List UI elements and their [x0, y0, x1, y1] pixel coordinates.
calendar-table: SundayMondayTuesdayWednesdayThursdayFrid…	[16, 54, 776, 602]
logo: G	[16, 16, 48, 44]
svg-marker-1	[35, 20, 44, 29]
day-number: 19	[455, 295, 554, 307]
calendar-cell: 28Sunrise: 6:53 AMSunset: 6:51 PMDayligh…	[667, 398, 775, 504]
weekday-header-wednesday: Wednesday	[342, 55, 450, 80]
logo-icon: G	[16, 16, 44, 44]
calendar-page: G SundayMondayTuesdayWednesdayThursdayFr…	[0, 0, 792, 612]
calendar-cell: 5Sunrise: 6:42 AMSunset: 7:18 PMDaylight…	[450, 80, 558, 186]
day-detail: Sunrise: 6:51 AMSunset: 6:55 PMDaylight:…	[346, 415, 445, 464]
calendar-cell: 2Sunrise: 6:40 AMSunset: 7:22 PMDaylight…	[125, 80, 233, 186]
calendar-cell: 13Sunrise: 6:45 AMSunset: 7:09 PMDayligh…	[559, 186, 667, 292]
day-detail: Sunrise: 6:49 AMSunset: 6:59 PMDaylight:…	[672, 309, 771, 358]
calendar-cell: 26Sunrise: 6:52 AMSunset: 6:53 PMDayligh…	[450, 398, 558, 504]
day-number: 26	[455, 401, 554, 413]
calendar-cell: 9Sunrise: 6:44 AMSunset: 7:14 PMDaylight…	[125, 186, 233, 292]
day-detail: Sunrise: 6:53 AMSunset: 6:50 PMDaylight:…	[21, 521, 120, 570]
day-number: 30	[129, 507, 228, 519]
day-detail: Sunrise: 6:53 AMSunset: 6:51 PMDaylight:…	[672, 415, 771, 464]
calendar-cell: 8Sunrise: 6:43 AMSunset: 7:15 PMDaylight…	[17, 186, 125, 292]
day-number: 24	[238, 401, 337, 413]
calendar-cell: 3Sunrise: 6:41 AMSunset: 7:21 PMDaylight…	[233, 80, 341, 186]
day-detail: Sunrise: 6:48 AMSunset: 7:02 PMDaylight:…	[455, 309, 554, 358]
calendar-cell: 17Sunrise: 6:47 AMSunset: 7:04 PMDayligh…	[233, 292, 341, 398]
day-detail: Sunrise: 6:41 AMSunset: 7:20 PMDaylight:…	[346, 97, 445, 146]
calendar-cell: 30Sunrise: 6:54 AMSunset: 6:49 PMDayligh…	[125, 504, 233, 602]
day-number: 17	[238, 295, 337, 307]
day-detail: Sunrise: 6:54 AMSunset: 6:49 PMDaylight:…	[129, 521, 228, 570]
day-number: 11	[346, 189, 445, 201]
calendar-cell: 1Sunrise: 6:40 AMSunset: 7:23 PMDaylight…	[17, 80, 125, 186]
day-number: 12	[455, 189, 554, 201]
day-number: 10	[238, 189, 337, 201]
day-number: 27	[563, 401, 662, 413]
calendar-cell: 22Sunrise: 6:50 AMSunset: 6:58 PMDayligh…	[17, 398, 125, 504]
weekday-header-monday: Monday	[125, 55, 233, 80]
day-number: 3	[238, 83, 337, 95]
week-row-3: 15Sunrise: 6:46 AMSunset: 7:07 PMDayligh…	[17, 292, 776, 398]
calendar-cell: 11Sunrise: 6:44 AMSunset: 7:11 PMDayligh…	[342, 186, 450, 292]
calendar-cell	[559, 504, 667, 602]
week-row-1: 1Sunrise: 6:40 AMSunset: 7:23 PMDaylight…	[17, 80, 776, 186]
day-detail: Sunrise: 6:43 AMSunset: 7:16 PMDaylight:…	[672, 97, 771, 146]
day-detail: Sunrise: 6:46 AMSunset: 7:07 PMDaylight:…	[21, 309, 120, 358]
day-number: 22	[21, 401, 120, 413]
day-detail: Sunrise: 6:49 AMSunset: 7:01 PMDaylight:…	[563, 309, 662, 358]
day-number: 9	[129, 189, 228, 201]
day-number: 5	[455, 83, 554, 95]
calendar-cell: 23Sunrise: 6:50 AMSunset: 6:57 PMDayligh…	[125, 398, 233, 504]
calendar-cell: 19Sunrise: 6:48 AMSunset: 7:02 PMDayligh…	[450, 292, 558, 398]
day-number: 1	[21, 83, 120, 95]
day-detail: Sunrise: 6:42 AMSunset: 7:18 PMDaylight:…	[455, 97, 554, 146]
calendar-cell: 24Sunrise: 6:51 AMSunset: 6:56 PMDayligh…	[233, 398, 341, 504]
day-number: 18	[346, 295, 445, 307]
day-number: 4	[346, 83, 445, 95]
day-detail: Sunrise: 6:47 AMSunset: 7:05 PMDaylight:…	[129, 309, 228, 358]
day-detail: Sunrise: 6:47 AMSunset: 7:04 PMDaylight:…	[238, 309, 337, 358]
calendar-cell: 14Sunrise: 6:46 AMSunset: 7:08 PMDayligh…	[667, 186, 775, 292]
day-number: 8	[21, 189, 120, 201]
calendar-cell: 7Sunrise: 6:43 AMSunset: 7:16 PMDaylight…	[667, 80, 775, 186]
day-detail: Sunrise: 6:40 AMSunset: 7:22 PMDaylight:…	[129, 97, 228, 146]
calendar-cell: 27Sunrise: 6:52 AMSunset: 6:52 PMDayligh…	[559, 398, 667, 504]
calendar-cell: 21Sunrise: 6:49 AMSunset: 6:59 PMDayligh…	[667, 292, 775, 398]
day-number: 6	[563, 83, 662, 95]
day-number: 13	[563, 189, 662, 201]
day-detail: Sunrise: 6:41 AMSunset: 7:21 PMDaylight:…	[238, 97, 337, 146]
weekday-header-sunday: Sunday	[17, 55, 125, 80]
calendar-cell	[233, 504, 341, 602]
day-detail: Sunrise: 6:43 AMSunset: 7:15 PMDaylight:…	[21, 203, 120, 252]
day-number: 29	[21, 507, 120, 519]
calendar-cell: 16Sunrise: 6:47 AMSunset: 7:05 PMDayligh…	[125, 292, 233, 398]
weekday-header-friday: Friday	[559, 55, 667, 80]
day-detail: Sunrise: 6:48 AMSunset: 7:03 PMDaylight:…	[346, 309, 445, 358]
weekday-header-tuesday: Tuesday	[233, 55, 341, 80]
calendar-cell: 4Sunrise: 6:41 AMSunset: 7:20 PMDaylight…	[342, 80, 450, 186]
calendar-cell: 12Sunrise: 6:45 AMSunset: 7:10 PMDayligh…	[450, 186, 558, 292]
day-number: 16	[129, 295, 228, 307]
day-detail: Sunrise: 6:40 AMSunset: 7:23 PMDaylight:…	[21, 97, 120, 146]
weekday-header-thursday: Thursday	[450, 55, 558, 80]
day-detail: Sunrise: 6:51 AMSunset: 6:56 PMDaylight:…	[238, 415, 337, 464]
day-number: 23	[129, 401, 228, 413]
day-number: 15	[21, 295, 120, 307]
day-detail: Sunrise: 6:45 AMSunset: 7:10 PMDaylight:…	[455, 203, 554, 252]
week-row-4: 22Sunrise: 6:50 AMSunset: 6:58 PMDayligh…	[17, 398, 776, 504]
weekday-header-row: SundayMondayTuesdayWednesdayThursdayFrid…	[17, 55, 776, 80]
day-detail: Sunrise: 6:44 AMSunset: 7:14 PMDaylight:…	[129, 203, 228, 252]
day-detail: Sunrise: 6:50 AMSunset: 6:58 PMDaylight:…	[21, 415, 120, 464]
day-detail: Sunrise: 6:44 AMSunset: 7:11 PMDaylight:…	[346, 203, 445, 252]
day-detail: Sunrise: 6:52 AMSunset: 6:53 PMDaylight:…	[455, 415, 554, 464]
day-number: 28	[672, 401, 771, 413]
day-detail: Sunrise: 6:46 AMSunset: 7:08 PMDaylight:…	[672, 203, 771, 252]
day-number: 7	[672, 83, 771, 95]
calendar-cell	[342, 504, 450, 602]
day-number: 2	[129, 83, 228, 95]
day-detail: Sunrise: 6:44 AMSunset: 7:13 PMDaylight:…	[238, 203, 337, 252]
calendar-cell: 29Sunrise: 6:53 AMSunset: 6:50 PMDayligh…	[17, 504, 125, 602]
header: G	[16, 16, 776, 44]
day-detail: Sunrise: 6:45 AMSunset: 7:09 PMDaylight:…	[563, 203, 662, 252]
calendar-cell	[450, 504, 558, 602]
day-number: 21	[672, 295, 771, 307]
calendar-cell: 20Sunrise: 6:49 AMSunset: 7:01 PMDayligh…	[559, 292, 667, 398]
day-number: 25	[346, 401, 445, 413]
★ ★ ★
### Exercise requirements
Every line above with the string "logo" in it needs to be copied.

### Response to the task
logo: G	[16, 16, 48, 44]
logo-icon: G	[16, 16, 44, 44]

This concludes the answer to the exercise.